Asset writedowns—like what the probe is asking for—have taken a heavy toll on Exxon’s company earnings since the massive fall of crude oil prices—and the major oil companies are no exception. For example, Chevron Corp reported in January, $1.1 billion in charges, which included writedowns on the value of its oil reserves and natural gas fields. In addition, independent driller Chesapeake Energy Corp realized an $853 million writedown in its gas field value.
Accordingly, Exxon spokesman Alan Jeffers comments that the company’s accounting practices are in accordance with regulatory standards. He also goes so far to note that the company’s 2015 10-K “does not view temporarily low prices or margins as a trigger even for [the reassessment of these asset values].”

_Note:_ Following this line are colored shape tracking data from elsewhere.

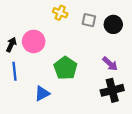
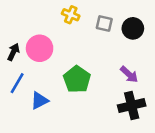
blue line: (14, 71) -> (17, 83), turned 36
blue triangle: (42, 93) -> (40, 101), moved

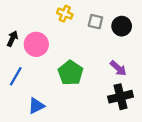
black arrow: (13, 52) -> (12, 39), moved
blue triangle: (40, 101) -> (36, 106), moved

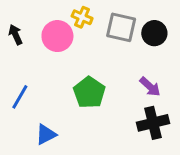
gray square: (95, 22) -> (121, 27), size x1.5
black arrow: (12, 39) -> (15, 35), moved, turned -49
pink circle: (36, 44) -> (57, 36), moved

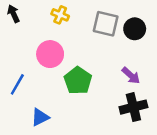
yellow cross: (82, 17) -> (60, 15), moved
black arrow: (15, 35) -> (13, 14), moved
pink circle: (57, 36) -> (50, 54), moved

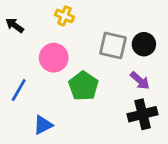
black arrow: (13, 14) -> (15, 25), moved, turned -30
gray square: (106, 24) -> (113, 46), moved
black circle: (135, 29) -> (144, 44), moved

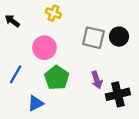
purple arrow: (140, 81) -> (97, 80), moved, turned 30
green pentagon: (83, 86) -> (57, 78), moved

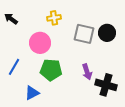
yellow cross: (53, 13) -> (54, 18), moved, turned -32
green pentagon: (57, 78) -> (51, 70), turned -30
black cross: (118, 94) -> (106, 85), turned 30

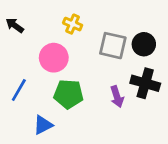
yellow cross: (54, 18) -> (73, 24), turned 32
black cross: (106, 85) -> (145, 83), moved

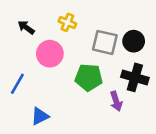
black arrow: (15, 25) -> (26, 27), moved
green pentagon: (69, 94) -> (89, 77), moved
purple arrow: (117, 97) -> (116, 101), moved

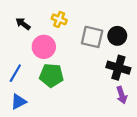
green pentagon: (89, 77) -> (52, 75), moved
purple arrow: (116, 101) -> (122, 95), moved
blue triangle: (40, 116) -> (19, 102), moved

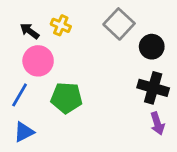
yellow cross: (59, 19) -> (61, 25), moved
gray square: (92, 37) -> (119, 24), moved, turned 30
pink circle: (44, 47) -> (38, 61), moved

In addition, the company goes on to say, “The markets for crude oil, natural gas, and petroleum products have a history of significant price volatility. Although prices will occasionally drop significantly, industry prices over the long term will continue to be driven by market supply and demand.”
This is a big deal: last year, US oil producers wrote down $177 billion in assets with an additional $15 billion within the first quarter of this year; at least, according to early estimates. And since that early decline, many producers have made publicly aware that the value for their oil field assets do not meet what economists have previously estimated.
As such, the company goes on to say, in its 2016 annual report: “The results of this assessment indicated that the future undiscounted cash flows associated with these assets substantially exceed the carrying value of the assets.”